All of this stands in the way of contributing. And this is their decision to make, of course, but it is hostile to would-be contributors.
If you don't understand the legal implications of the license and CLA, please don't start rumours like "Grafana discourages contributions from the community, even for its documentation".
I could try explain to you what the purpose of a CLA is, but you could also easily put in the effort by going on Google.
Make sure to also look into the implications of contributing code with an OSS license, any license. That's as much contract as a CLA is.
I mean, this flatly contradicts this line in the CLA:
> Except for the license granted herein to Grafana Labs and recipients of software distributed by Grafana Labs, You reserve all right, title, and interest in and to Your Contributions. [emphasis mine]
You can always use the version of the code your contributions went into. You still own the code you wrote, and still retain the rest of theirs under its original license. You're just not entitled to future versions of the source like a copyleft license without a CLA would grant.
I understand not being excited to serve corporate interests (that's what a CLA does), but posting intellectually uncurious flamebait as a result makes for boring reading.
I do, actually. It looks like a standard CLA. It grants them a perpetual license to whatever code you're contributing and allows them to use it as they please, and not affecting any of your other rights. There's also some stuff in there about you only contributing code that you actually have the right to contribute, and how to manage edge cases around that. It's fairly standard when someone intends to be able to use your contribution as part of a greater open-core / closed-source distribution and to be able to simplify licensing matters.
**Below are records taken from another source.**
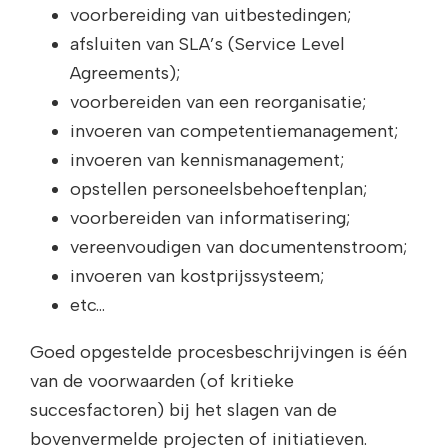
voorbereiding van uitbestedingen;
afsluiten van SLA’s (Service Level
Agreements);
voorbereiden van een reorganisatie;
invoeren van competentiemanagement;
invoeren van kennismanagement;
opstellen personeelsbehoeftenplan;
voorbereiden van informatisering;
vereenvoudigen van documentenstroom;
invoeren van kostprijssysteem;
etc…
Goed opgestelde procesbeschrijvingen is één
van de voorwaarden (of kritieke
succesfactoren) bij het slagen van de
bovenvermelde projecten of initiatieven.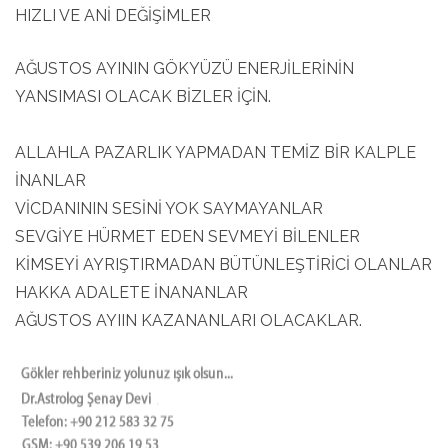
HIZLI VE ANİ DEĞİŞİMLER
AĞUSTOS AYININ GÖKYÜZÜ ENERJİLERİNİN
YANSIMASI OLACAK BİZLER İÇİN.
ALLAHLA PAZARLIK YAPMADAN TEMİZ BİR KALPLE
İNANLAR
VİCDANININ SESİNİ YOK SAYMAYANLAR
SEVGİYE HÜRMET EDEN SEVMEYİ BİLENLER
KİMSEYİ AYRIŞTIRMADAN BÜTÜNLEŞTİRİCİ OLANLAR
HAKKA ADALETE İNANANLAR
AĞUSTOS AYIIN KAZANANLARI OLACAKLAR.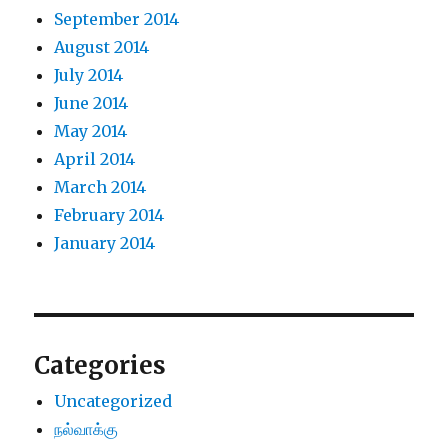
September 2014
August 2014
July 2014
June 2014
May 2014
April 2014
March 2014
February 2014
January 2014
Categories
Uncategorized
நல்வாக்கு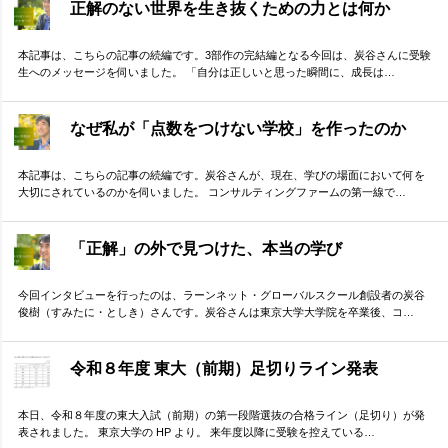
正解のない世界を生き抜くための力とは何か
本記事は、こちらの記事の続編です。3部作の完結編となる今回は、炭谷さんに受験
生へのメッセージを伺いました。 「自分は正しいと思った瞬間に、成長は…
なぜ私が「点数をつけない学校」を作ったのか
本記事は、こちらの記事の続編です。炭谷さんが、現在、学びの場面において何を
大切にされているのかを伺いました。 コンサルティングファームの第一線で…
「正解」の外で見つけた、本当の学び
今回インタビューを行ったのは、ラーンネット・グローバルスクール創設者の炭谷
俊樹（すみたに・としき）さんです。炭谷さんは東京大学大学院を卒業後、コ…
令和８年度 東大（前期）足切りライン発表
本日、令和８年度の東大入試（前期）の第一段階選抜の合格ライン（足切り）が発
表されました。 東京大学の HP より。 来年度以降に受験を控えている…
They have to protect their own interests and they're doing so in a manner that basically doesn't affect you at all.
Do you hire a lawyer any time you encounter an unfamiliar OSS license? I assume you don't, or you'd have a hard time using any modern packaging ecosystem.
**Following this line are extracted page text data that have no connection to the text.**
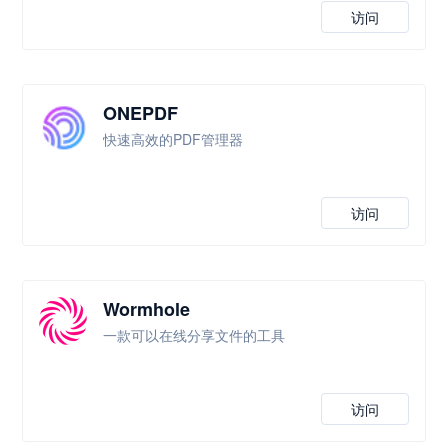
访问
ONEPDF
快速高效的PDF管理器
访问
Wormhole
一款可以在线分享文件的工具
访问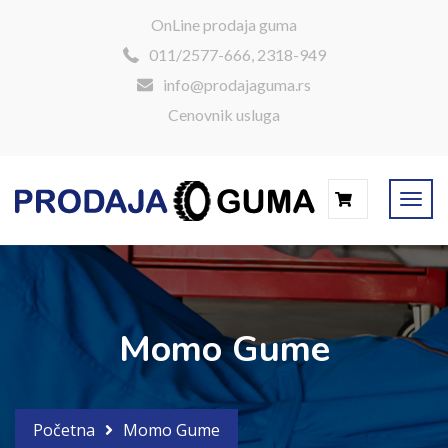
OnLine prodaja guma
011/2577-666, 2318-949
info@prodajaguma.rs
Cenovnik usluga
0
Momo Gume
Početna
Momo Gume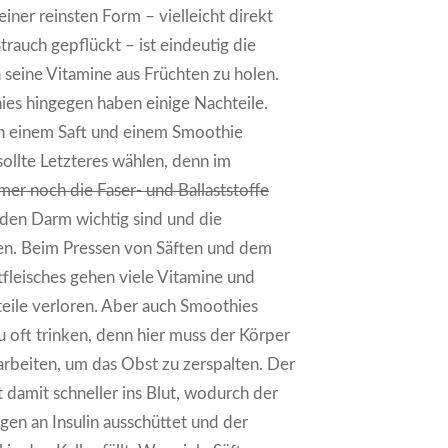
einer reinsten Form – vielleicht direkt
auch gepflückt – ist eindeutig die
h seine Vitamine aus Früchten zu holen.
ies hingegen haben einige Nachteile.
n einem Saft und einem Smoothie
 sollte Letzteres wählen, denn im
er noch die Faser- und Ballaststoffe
r den Darm wichtig sind und die
n. Beim Pressen von Säften und dem
tfleisches gehen viele Vitamine und
eile verloren. Aber auch Smoothies
zu oft trinken, denn hier muss der Körper
arbeiten, um das Obst zu zerspalten. Der
 damit schneller ins Blut, wodurch der
en an Insulin ausschüttet und der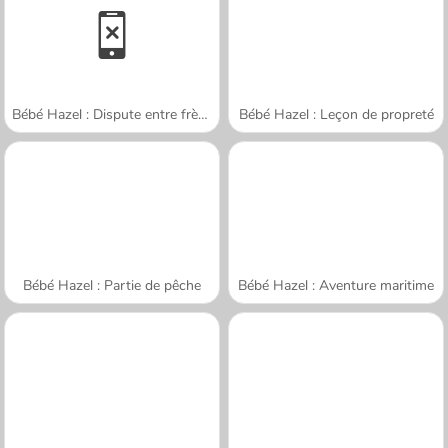
Bébé Hazel : Dispute entre frère et sœur
Bébé Hazel : Leçon de propreté
Bébé Hazel : Partie de pêche
Bébé Hazel : Aventure maritime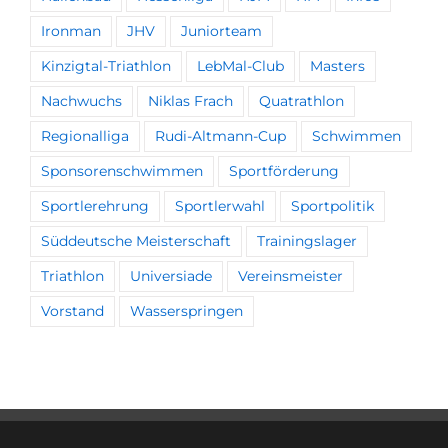
Ironman
JHV
Juniorteam
Kinzigtal-Triathlon
LebMal-Club
Masters
Nachwuchs
Niklas Frach
Quatrathlon
Regionalliga
Rudi-Altmann-Cup
Schwimmen
Sponsorenschwimmen
Sportförderung
Sportlerehrung
Sportlerwahl
Sportpolitik
Süddeutsche Meisterschaft
Trainingslager
Triathlon
Universiade
Vereinsmeister
Vorstand
Wasserspringen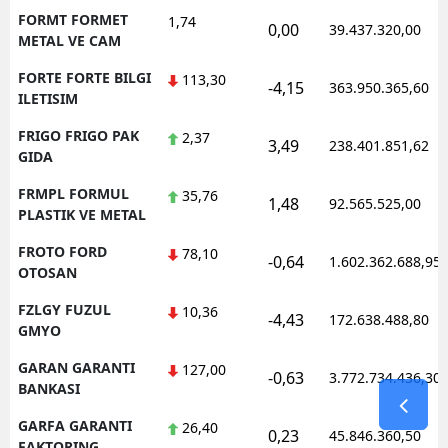
FORMT FORMET
1,74
0,00
39.437.320,00
METAL VE CAM
FORTE FORTE BILGI
113,30
-4,15
363.950.365,60
ILETISIM
FRIGO FRIGO PAK
2,37
3,49
238.401.851,62
GIDA
FRMPL FORMUL
35,76
1,48
92.565.525,00
PLASTIK VE METAL
FROTO FORD
78,10
-0,64
1.602.362.688,95
OTOSAN
FZLGY FUZUL
10,36
-4,43
172.638.488,80
GMYO
GARAN GARANTI
127,00
-0,63
3.772.734.436,30
BANKASI
GARFA GARANTI
26,40
0,23
45.846.360,50
FAKTORING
Not sure what you mean. Grafana as in the dashboard do seem to not accept patches in some sense, I think it's related to their enterprise offering. Loki was quite the breeze to send patches to. Thanks chaudum!
The criticisms brought by Chris are valid, and it's good feedback. I just wish it was done so in a more constructive manner.
I personally know what Loki is capable of, I've watched it grow from something tiny to something I'm incredibly proud of and in awe of.
I run Loki on several Raspberry Pi's ingesting 20-100GB a day, I also run Loki clusters on thousands of cores ingesting hundreds of TB's a day. It's an amazingly flexible and capable project built by an amazing team by a company I'm incredibly proud to work for.
That being said....
> Loki doesn't feel like it's been built to be operable by people who don't know its code and its internal details
How true this is... while I know for a fact there are hundreds to thousands of folks out there who are successfully running Loki (and thank you to those who share your success stories, it means the world to us), it can be very rough around the edges...
But we are working hard to improve this, we are doing the best we can.
All I really ask is for folks who want to give feedback about Loki, PLEASE DO! but please be patient.
The author of this article says they tried to work with us to improve Loki and that it didn't work out. I'm truly sorry for that, these posts are full of constructive feedback and I would really love to see this put into issues and pull requests to make the project better.